Эта не клевала носом ни тогда, когда сидела на скамье у печки, бледная как полотно, ни потом, дежуря часами у моей постели. Эта не клевала. Эта еще задаст нам всем загадки.
Тут мы поравнялись с открытым окном в доме Лобига, на котором Мона Зимзен разложила свои товары. То есть дошли уже до середины деревни. Сегодня в продаже были шпильки для волос, ядровое мыло и перец в зернах. К окну прилипла целая ватага ребятишек, которые таращились на незнакомую тетю, словно на фею из сказки, и Моне пришлось чуть ли не силой гнать их прочь.
- Пошли, пошли отсюда, ребятки, идите себе, играше. - А когда это не помогло:- Вот кликну дядю Лобига, он вам задаст!
От толстого слоя косметики лицо ее казалось мертвой маской; несмотря на жару, она куталась в черную накидку и нервно переступала с ноги на ногу.
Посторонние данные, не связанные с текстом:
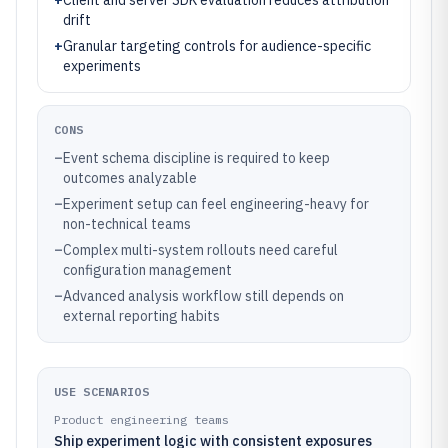
+
Client and server SDK evaluation reduces attribution
drift
+
Granular targeting controls for audience-specific
experiments
CONS
–
Event schema discipline is required to keep
outcomes analyzable
–
Experiment setup can feel engineering-heavy for
non-technical teams
–
Complex multi-system rollouts need careful
configuration management
–
Advanced analysis workflow still depends on
external reporting habits
USE SCENARIOS
Product engineering teams
Ship experiment logic with consistent exposures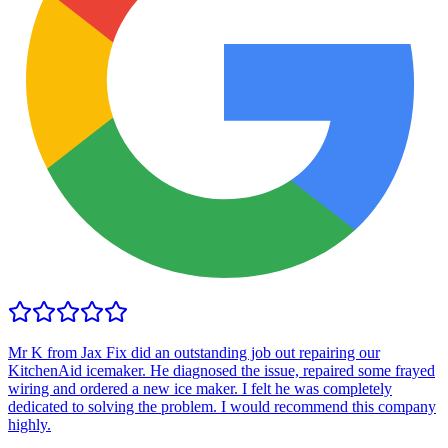
Mr K from Jax Fix did an outstanding job out repairing our
KitchenAid icemaker. He diagnosed the issue, repaired some frayed
wiring and ordered a new ice maker. I felt he was completely
dedicated to solving the problem. I would recommend this company
highly.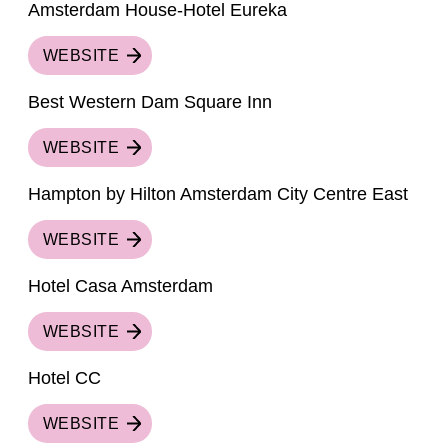
Amsterdam House-Hotel Eureka
WEBSITE
Best Western Dam Square Inn
WEBSITE
Hampton by Hilton Amsterdam City Centre East
WEBSITE
Hotel Casa Amsterdam
WEBSITE
Hotel CC
WEBSITE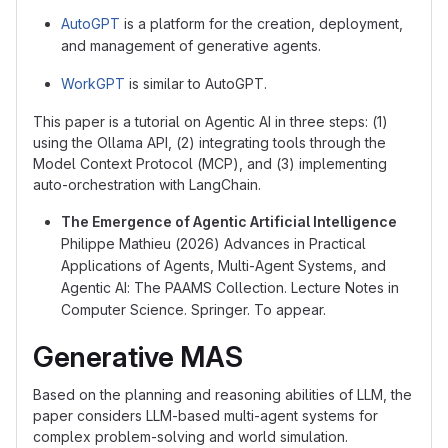
AutoGPT
is a platform for the creation, deployment,
and management of generative agents.
WorkGPT
is similar to AutoGPT.
This paper is a tutorial on Agentic AI in three steps: (1)
using the Ollama API, (2) integrating tools through the
Model Context Protocol (MCP), and (3) implementing
auto-orchestration with LangChain.
The Emergence of Agentic Artificial Intelligence
Philippe Mathieu (2026) Advances in Practical
Applications of Agents, Multi-Agent Systems, and
Agentic AI: The PAAMS Collection. Lecture Notes in
Computer Science. Springer. To appear.
Generative MAS
Based on the planning and reasoning abilities of LLM, the
paper considers LLM-based multi-agent systems for
complex problem-solving and world simulation.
Дверь за ее спиной тут же распахнулась, и "дядя Лобиг"
ворвался в комнату, красный как рак.
Дети бросились врассыпную-зря, как оказалось: не они привели его в бешенство.
Быстро оглядев комнату налитыми кровью глазками, он мрачно уставился на свою размалеванную помощницу. С Лобигом вообще трудно было ладить. Так же внезапно дверь за ним захлопнулась; видимо, в какой-то другой комнате он все же нашел, что искал, поскольку вскоре из глубины дома донесся приглушенный грохот. Звук был такой, словно платяной шкаф повалился на дверь. Мона Зимзен улыбнулась нам, стуча зубами от страха.
"Потаскуха!" - прошипела Амелия. Не нравилась ей эта подделка под благородную. Вероятно, в книжках, которые она прочла, этот сорт женщин выглядел не лучшим образом.
Та поспешно захлопнула окошко - мол, лавка на время закрыта и даже спустила жалюзи.
Но мы все же еще немного постояли, прислушиваясь к шуму и грохоту, который, зародившись где-то в глубине дома, теперь грозил выплеснуться во двор. Суля по силе ударов и треску ломаемой мебели, дрались мужчины, и дрались всерьез. Амелия заметила мое волнение и потянула меня за рукав. Мол, будет лучше, если я поскорее вернусь в постель. Но мне казалось, что я досматриваю все тот же страшный сон.
Я просто должен был остаться.
- Кобель паршивый, сам себе найди, - орал Лобиг
А другой - значит, их там и впрямь было двое! - отвечал:
- Ну чего взъелся? Ей небось не в диковинку!
- Что не в диковинку? Что? - Старый Лобиг, очевидно, никак не мог взять в толк.
что было ей не в диковинку, и все наскакивал и наскакивал на соперника с кулаками - теперь его рык раздавался уже у самых ворот. Вдруг калитка открылась, и наружу, не разбирая дороги, вылетел довольно упитанный парень в вельветовых штанах и майке-Лобиг-младший собственной персоной.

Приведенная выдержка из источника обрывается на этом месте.